Family businesses can potentially leverage the capital generated by initial public offerings (IPOs) for expansion. For smaller firms, an initial public offering is often the next step towards growth and the ability to increase operational capacity. Even the world’s largest companies use IPOs as a means to internationalise further or diversify into different industries.
That said, making an IPO means letting go of control in many ways, and often, the potential benefits are not convincing enough to make it worthwhile. For many family businesses, not only is selling a stake in ownership unpalatable for its potential negation of legacy, but an increasingly complex ownership model can also add dissonance to an already complicated leadership dynamic. Besides, there are absolutely no guarantees that an IPO will meet the expectations of business owners or investors. Moreover, the influence of shareholders might disrupt the culture of the business, eschewing characteristic long-termism in pursuit of short-term gains, and family business sustainability might suffer as a result.
Examples of poor outcomes are easy to find. In 2019, highly anticipated IPOs from Lyft, Uber and Slack delivered lacklustre results, and shares subsequently dropped 20 per cent from their debut prices. WeWork’s 2019 IPO failed entirely, prompting the office space giant to pull it from the market. Instead of expanding, WeWork suffered a $37 billion loss in valuation in the process.
That said, in some instances, the pay off is spectacular. However, predicting the outcome of an IPO – differentiating between the winners and losers beforehand – is impossible.
“…the most significant factor influencing whether a family firm should go public may be timing. Geopolitics, trade forces and regulatory considerations play an important role when businesses look to go public.”

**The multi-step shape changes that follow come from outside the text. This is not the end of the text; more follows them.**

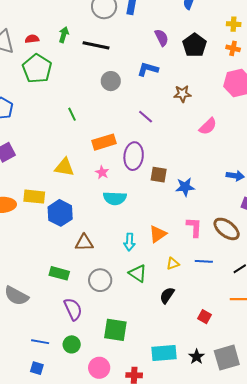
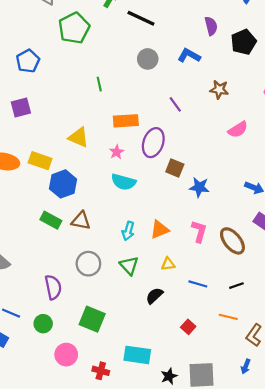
blue line: (204, 261) -> (198, 284), moved
green rectangle: (59, 273) -> (51, 220), moved
black star: (197, 357) -> (169, 376), moved

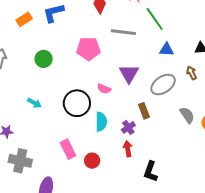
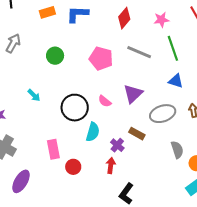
brown rectangle: (144, 111) -> (137, 134), turned -56
purple cross: (128, 127) -> (117, 145), turned -32

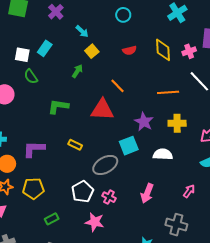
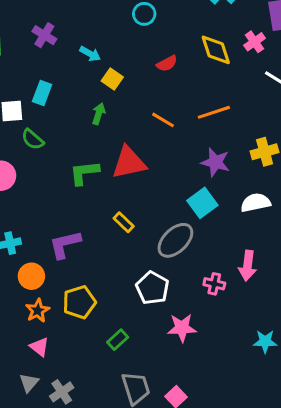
orange line: (168, 92) -> (214, 112), moved
red triangle: (102, 110) -> (129, 163), moved
yellow rectangle: (75, 145) -> (124, 222), turned 32
pink cross: (109, 197) -> (214, 284), moved

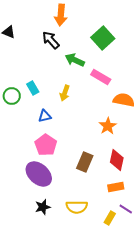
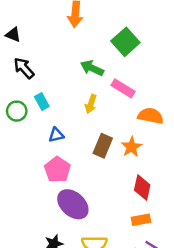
black arrow: (51, 40) -> (24, 68), moved
yellow arrow: (65, 93) -> (91, 104), moved
brown rectangle: (85, 162) -> (103, 146), moved
purple ellipse: (39, 174) -> (73, 204), moved

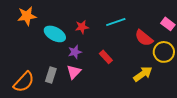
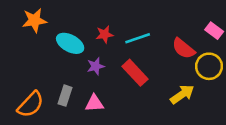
cyan line: (116, 22) -> (138, 38), moved
red rectangle: (106, 57) -> (135, 73), size x1.5
pink triangle: (74, 72) -> (94, 103), moved, turned 42

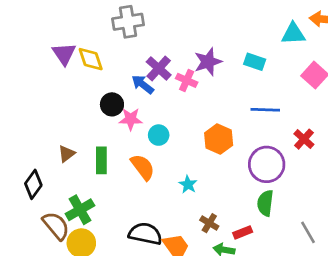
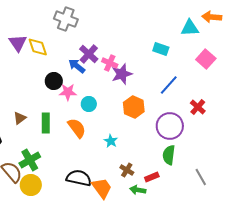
gray cross: (128, 22) -> (66, 19), turned 30
purple star: (208, 62) -> (122, 74), moved
blue line: (265, 110) -> (169, 85), turned -50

Family-Owned to Family-Led
The amount of family firms turning to initial purchase offerings mirrors the IPO market in general. Global IPO activity maintains a close relation to regional economy size, market strength and sector demands, but the most significant factor influencing whether a family firm should go public may be timing. Geopolitics, trade forces and regulatory considerations play an important role when businesses look to go public.
For example, in the GCC, the appetite for IPOs rebounded in 2010 after years of decline connected to the 2008 financial crisis. Yet, in the years to follow, the region saw an average of only nine IPOs annually compared to 30 in 2007 alone. In 2019, jittery European investors worried about a trade war, and the ramifications of Brexit delivered the worst IPO numbers in a decade. Likewise, in the US, there are fewer publicly traded companies in 2019 than there were in 1976.

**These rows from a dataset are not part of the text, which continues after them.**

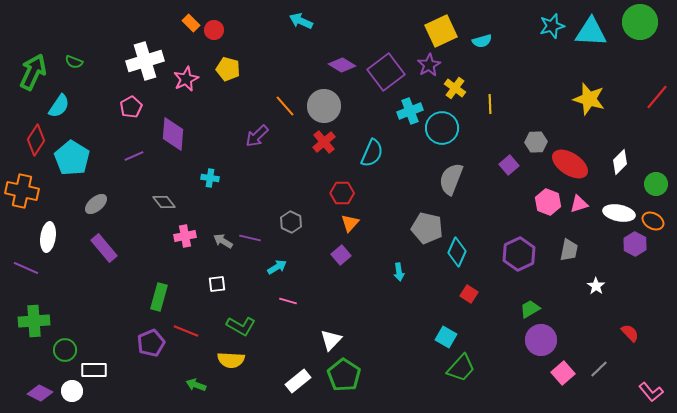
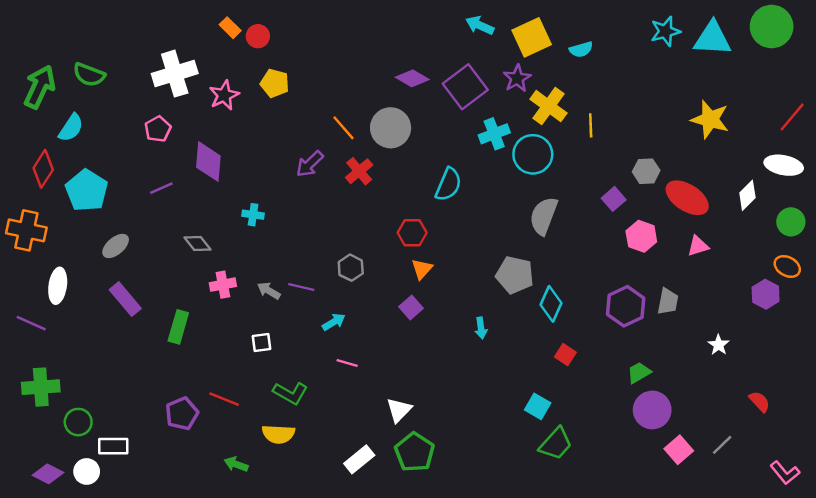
cyan arrow: (301, 21) -> (480, 25), moved
green semicircle: (74, 62) -> (89, 75), size x1.5
yellow cross: (455, 88) -> (548, 106), size x1.4
red cross: (324, 142) -> (359, 171), moved
pink hexagon: (548, 202) -> (641, 236), moved
white ellipse: (619, 213) -> (784, 165), moved
gray trapezoid: (569, 250) -> (668, 301), moved
green rectangle: (159, 297) -> (178, 327), moved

Despite the dwindling listing numbers, the capital raised by IPOs has far outpaced pre-2000 levels, further driving the appeal for businesses and investors alike in the 21st century. However, not dissimilar to the IPO fervour of the dot.com era, it is still the technology sector fuelling today’s demand for IPOs. The US still leads global IPO yields, but in recent years, the Asia-Pacific region has steadily increased its presence, with more than twice as many IPO listings as the Americas in 2019 – a number driven mainly by tech-centric start-ups. For many other sectors and an overwhelming majority of family businesses, however, making an IPO to raise capital is becoming less common because of the transparency it requires.
“Family businesses are not alone in their recent shift away from IPOs. Almost 90 per cent of venture-capital-backed firms today look to be acquired rather than going public.”
Seeking the “Private” in Private Equity
According to accounting firm Deloitte, only 4 per cent of family businesses intend to rely on IPOs for their capital needs over the next two years. Borrowing from financial institutions and taking advantage of grants and incentives will be the most common methods family firms use to achieve liquidity in their operations. The trend is due at least in part to the American National Securities Markets Improvement Act of 1996, which made it easier for private companies to sell stock to large institutions and wealthy investors. Selling stock to raise funds without the scrutiny required when taking a company public is appealing to many family firms. In 2018, private assets under management surpassed $5 trillion. That figure was less than $1 trillion in 2000.
Family businesses are not alone in their recent shift away from IPOs. Almost 90 per cent of venture-capital-backed firms today look to be acquired rather than going public. In the case of family-controlled Anheuser-Busch InBev, the trend has allowed them – and many others – to grow through mergers and purchases, such as the 2016 acquisition of SABMiller. However, it’s not only the regulatory changes of the mid-90s impacting IPO decisions for family businesses; going public can be prohibitively expensive, involving a steady list of lawyers, auditors and investment bankers. The price tag associated with preparing an IPO can run into the millions.
That said, even with the cost and challenges that come with an IPO, the long-term potential can still be enticing. With the largest generational transfer of wealth in history occurring over the next decade, an uptick in IPO use may coincide with family members using them as an exit strategy when they don’t want to continue in the business.
For these and other family firms still committed to going public, early preparation is the best way to take advantage of a favourable window as soon as it appears. Increasing operational transparency is perhaps the most significant hurdle family firms must address before attempting an IPO, and with timing playing such an important role in the successful outcome, the sooner a family lays the groundwork for full disclosure, the better.